Naturalmente, stiamo parlando dello svezzamento o, come si preferisce chiamarlo oggi, dell’alimentazione complementare. Si tratta, cioè, del progressivo affiancamento di una crescente varietà di alimenti a quello che resta il caposaldo dell’alimentazione del lattante: il latte materno. Non eliminazione, quindi, del “vezzo” del seno, ma un’integrazione, una complementarietà, appunto, che potrà realizzarsi e perfezionarsi nel corso dei primi due anni di vita. Come avremo modo di dire, le rigide prescrizioni di un tempo e la progressiva introduzione di un alimento alla volta, secondo un tempario scandito dal trascorrere dei mesi, non hanno più molta ragione di esistere. La ricerca nel campo della nutrizione pediatrica ha sfatato un gran numero di consuetudini empiriche sostituendole con una migliore conoscenza delle reali esigenze nutrizionali e con una maggiore attenzione ai segnali che i bambini ci mandano nel corso del loro sviluppo. Maggiore fiducia, in definitiva, nella loro autonomia e nella nostra capacità di interpretare e indirizzare le loro spontanee attitudini alimentari.

Poche regole: nei primi sei mesi di vita, non c’è nulla di meglio del latte materno che è sufficiente per qualsiasi esigenza di crescita. Da lì in poi è indicato introdurre alimenti diversi. Potremmo meglio dire che già dai cinque mesi di età dobbiamo essere più attenti ai segnali che il bambino ci invia per capire quando è il momento di variare l’alimentazione.

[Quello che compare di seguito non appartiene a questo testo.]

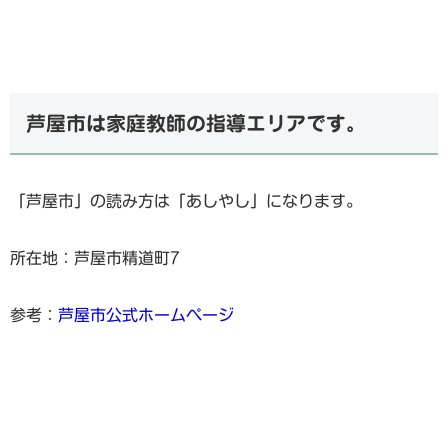
芦屋市は家庭教師の指導エリアです。
「芦屋市」の読み方は「あしやし」になります。
所在地：芦屋市精道町7
参考：
芦屋市公式ホームページ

Quali segnali? Anzitutto, deve essere in grado di stare seduto da solo o quasi, è interessato al cibo dei genitori, accetta il cucchiaio senza difficoltà, coordina i movimenti della lingua per ingoiare il cibo, è in grado di afferrare e tenere in mano un alimento solido, lo porta alla bocca e cerca di morderlo anche se non ha i denti. Ci fa capire, in sostanza, che è interessato a quello che vede sulla tavola dei genitori ed è pronto ad accettare la sfida dei cibi ancora sconosciuti.

C’è bisogno di molta fiducia: ora dobbiamo incoraggiarlo, proponendogli alimenti adatti per consistenza alle sue gengive (non ha i denti!) e in pezzi che possa tenere in mano e gestire autonomamente. Facciamo sì che il momento del pasto sia dedicato a questo e non ad altro. Impariamo a capire quando ha fame e quando è sazio, guidiamolo senza forzature, proponiamogli senza imposizioni, ma anche senza paure. Approfittiamo di questo importante momento evolutivo per avviare un percorso che lo aiuterà, da grande, ad avere un corretto rapporto con il cibo e uno stile alimentare salutare.